The government and the various healthcare service providers could benefit from a tool that allows for more efficient processes and optimal prioritization of resources according to very well-defined and comparable needs. For healthcare system leaders, the tool will also allow for the establishment of public policies and the facilitation of reforms to health laws.

"This project can positively impact the decisions made for the population of Mexico City, which has almost 9 million inhabitants, but we hope it can be expanded both in Mexico and other countries," says Arellano. The Mexican healthcare system is undergoing a series of transformations to make it a model for universal coverage, for which it established that state health secretariats, like SEDESA, focus on playing a leading role rather than concentrating on managing hospitals.

The project has raised awareness of the value of data in a country where a data culture still needs to be solidified. Information is not only collected with pen and paper, but also some resistance from healthcare personnel to using information systems and new technologies. For Arellano, this is understandable because these professionals have not been trained in these topics. "No one has ever told them why this data is important, and rarely do the data they record come back to them." Thus, the perception that a large part of the sector's personnel has is that healthcare statistics are more paperwork.

The first step, hand in hand with the Foundation, was to train healthcare personnel in hospitals, emphasizing the importance of recording this information. In that sense, the dashboard is not just a tool for visualizing data. Still, it is also an instrument to identify which information needs to reach each actor in the healthcare system when that actor needs it. "In the end, the tool doesn't matter; what matters is the cultural change, being sure this is possible. That's "where the gain is," says Arellano.

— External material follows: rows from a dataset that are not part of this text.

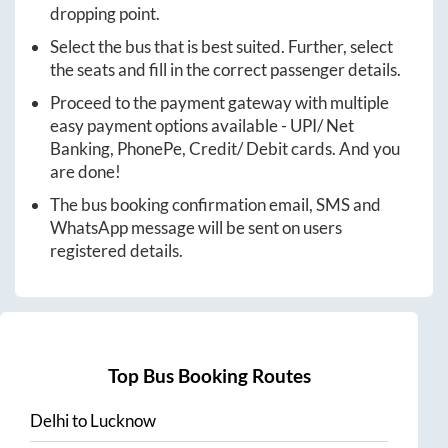
dropping point.
Select the bus that is best suited. Further, select
the seats and fill in the correct passenger details.
Proceed to the payment gateway with multiple
easy payment options available - UPI/ Net
Banking, PhonePe, Credit/ Debit cards. And you
are done!
The bus booking confirmation email, SMS and
WhatsApp message will be sent on users
registered details.
Top Bus Booking Routes
Delhi
to
Lucknow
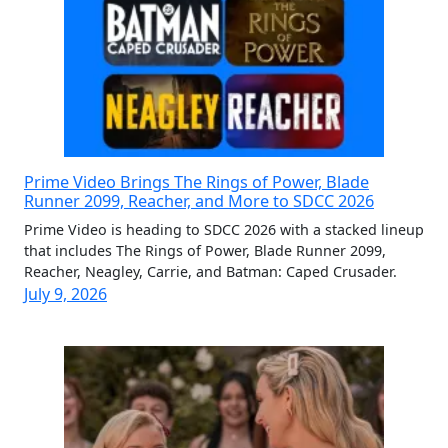
Prime Video Brings The Rings of Power, Blade
Runner 2099, Reacher, and More to SDCC 2026
Prime Video is heading to SDCC 2026 with a stacked lineup
that includes The Rings of Power, Blade Runner 2099,
Reacher, Neagley, Carrie, and Batman: Caped Crusader.
July 9, 2026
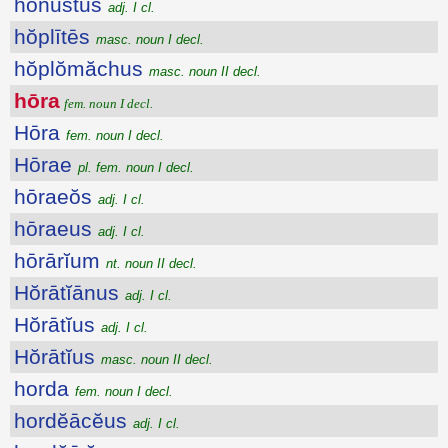
honustus
adj. I cl.
hŏplītēs
masc. noun I decl.
hŏplŏmăchus
masc. noun II decl.
hōra
fem. noun I decl.
Hōra
fem. noun I decl.
Hōrae
pl. fem. noun I decl.
hōraeŏs
adj. I cl.
hōraeus
adj. I cl.
hōrārĭum
nt. noun II decl.
Hŏrātĭānus
adj. I cl.
Hŏrātĭus
adj. I cl.
Hŏrātĭus
masc. noun II decl.
horda
fem. noun I decl.
hordĕācĕus
adj. I cl.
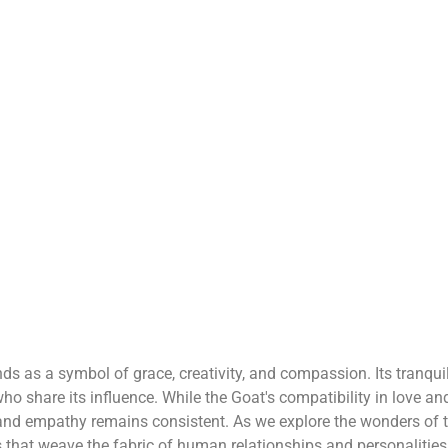
nds as a symbol of grace, creativity, and compassion. Its tranqui
who share its influence. While the Goat's compatibility in love an
g and empathy remains consistent. As we explore the wonders of 
ds that weave the fabric of human relationships and personalities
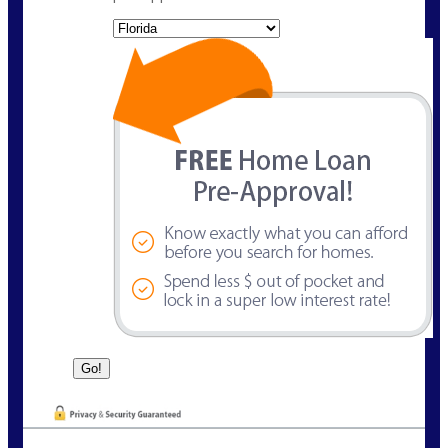
State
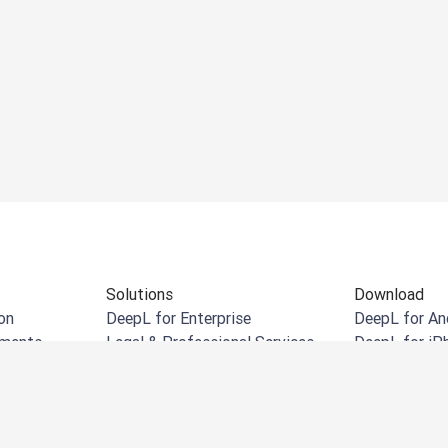
Solutions
Download
on
DeepL for Enterprise
DeepL for An
uments
Legal & Professional Services
DeepL for iP
cuments
Retail & eCommerce
DeepL for W
uments
Manufacturing
DeepL Chrom
Government
DeepL for Mi
Financial Services
DeepL for Mi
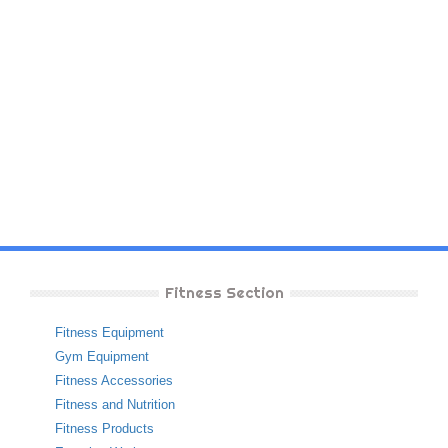
Fitness Section
Fitness Equipment
Gym Equipment
Fitness Accessories
Fitness and Nutrition
Fitness Products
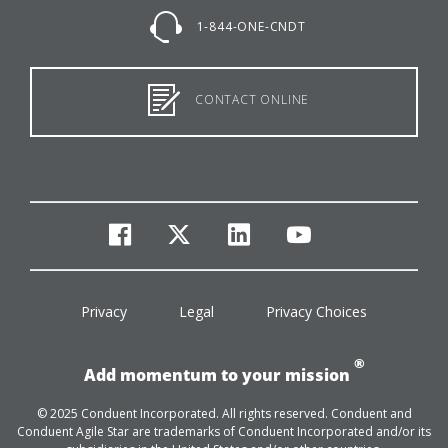
1-844-ONE-CNDT
CONTACT ONLINE
facebook
twitter
linkedin
youtube
Privacy
Legal
Privacy Choices
®
Add momentum to your mission
© 2025 Conduent Incorporated. All rights reserved. Conduent and
Conduent Agile Star are trademarks of Conduent Incorporated and/or its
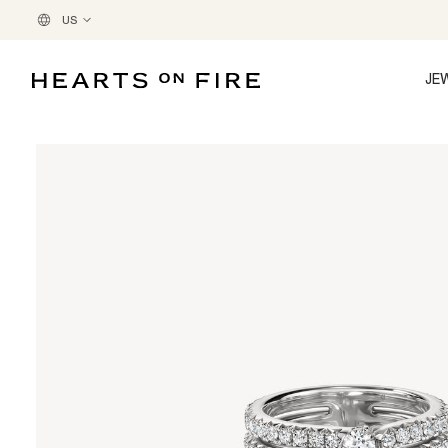
US
JE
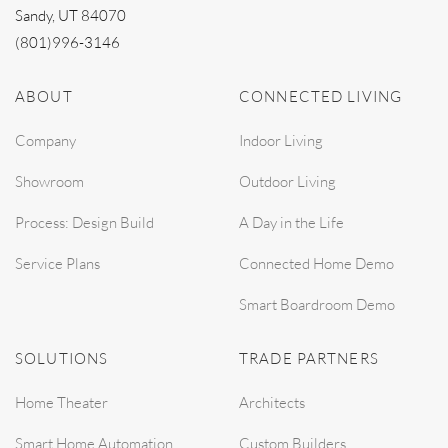
Sandy, UT 84070
(801)996-3146
ABOUT
CONNECTED LIVING
Company
Indoor Living
Showroom
Outdoor Living
Process: Design Build
A Day in the Life
Service Plans
Connected Home Demo
Smart Boardroom Demo
SOLUTIONS
TRADE PARTNERS
Home Theater
Architects
Smart Home Automation
Custom Builders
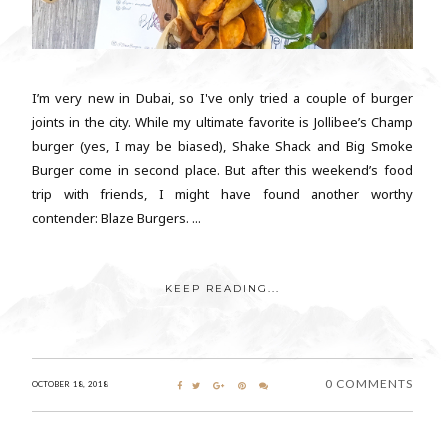
I’m very new in Dubai, so I've only tried a couple of burger
joints in the city. While my ultimate favorite is Jollibee’s Champ
burger (yes, I may be biased), Shake Shack and Big Smoke
Burger come in second place. But after this weekend’s food
trip with friends, I might have found another worthy
contender: Blaze Burgers. ...
KEEP READING...
0 COMMENTS
OCTOBER 18, 2018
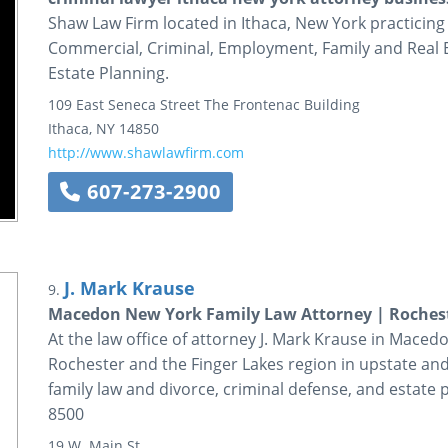
Shaw Law Firm located in Ithaca, New York practicing
Commercial, Criminal, Employment, Family and Real Es
Estate Planning.
109 East Seneca Street
The Frontenac Building
Ithaca
,
NY
14850
http://www.shawlawfirm.com
607-273-2900
J. Mark Krause
9.
Macedon New York Family Law Attorney | Rochest
At the law office of attorney J. Mark Krause in Maced
Rochester and the Finger Lakes region in upstate an
family law and divorce, criminal defense, and estate 
8500
19 W. Main St.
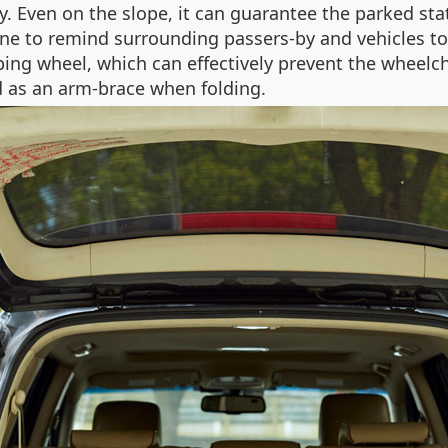
ly. Even on the slope, it can guarantee the parked st
e to remind surrounding passers-by and vehicles to av
ing wheel, which can effectively prevent the wheelc
 as an arm-brace when folding.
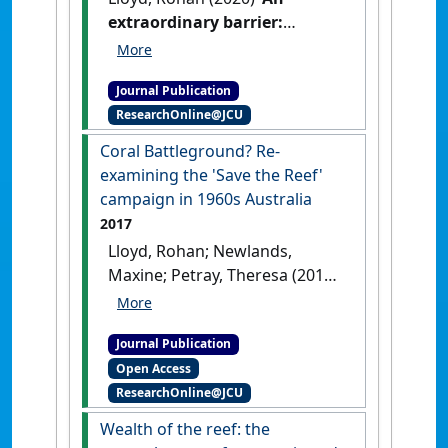
extraordinary barrier:
European exploration,
shipwrecks and early
Journal Publication
heritage values on the Great
ResearchOnline@JCU
Barrier Reef 1770–1860'
.
History Australia
, 17 (1):40-58.
Coral Battleground? Re-
[DOI]
examining the 'Save the Reef'
campaign in 1960s Australia
2017
Lloyd, Rohan; Newlands,
Maxine; Petray, Theresa (2017)
'Coral Battleground? Re-
examining the 'Save the Reef'
Journal Publication
campaign in 1960s Australia'
.
Open Access
Environmental Sociology
, 3
ResearchOnline@JCU
(1):54-63.
[DOI]
Wealth of the reef: the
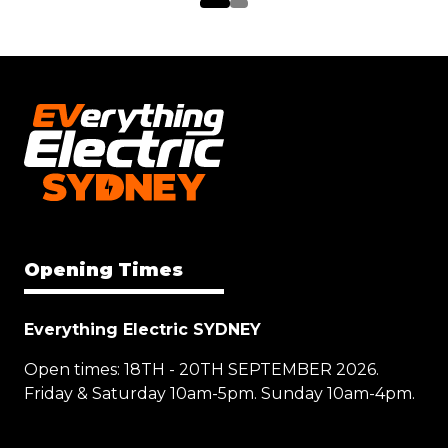
Opening Times
Everything Electric SYDNEY
Open times: 18TH - 20TH SEPTEMBER 2026.
Friday & Saturday 10am-5pm. Sunday 10am-4pm.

For Arellano, the contribution of the Health Movement Foundation has been very positive. "Other foundations come to give things away, which is very attractive to these resource-poor entities, but in general, that doesn't help fix things much," he says. The focus of the Health Movement Foundation is different from others because it strives to support and accompany in identifying where the problem is, what its cause is, and how to build a sustainable, scalable, and lasting solution that is closer to the country's goal of "health for all."